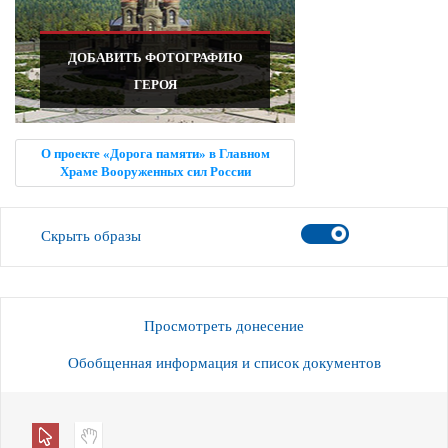
ДОБАВИТЬ ФОТОГРАФИЮ
ГЕРОЯ
О проекте «Дорога памяти» в Главном
Храме Вооруженных сил России
Скрыть образы
Просмотреть донесение
Обобщенная информация и список документов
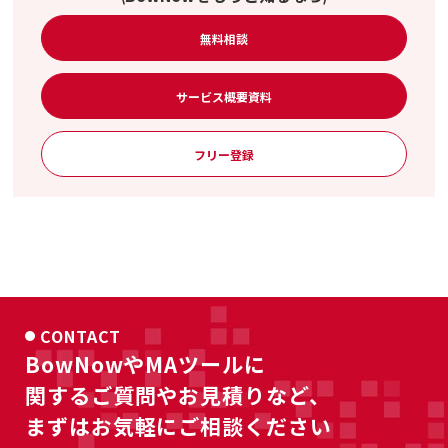
無料相談
サービス概要資料
フリー登録
CONTACT
BowNowやMAツールに
関するご質問やお見積りなど、
まずはお気軽にご相談ください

____________

§ **Exercise aim**:
Look above for the line containing "Просмотреть донесение", then retype it and each line after it to the end of the records, exactly and without pictures.

§ **Result for this task**:
Просмотреть донесение
Обобщенная информация и список документов
無料相談
サービス概要資料
フリー登録
CONTACT
BowNowやMAツールに
関するご質問やお見積りなど、
まずはお気軽にご相談ください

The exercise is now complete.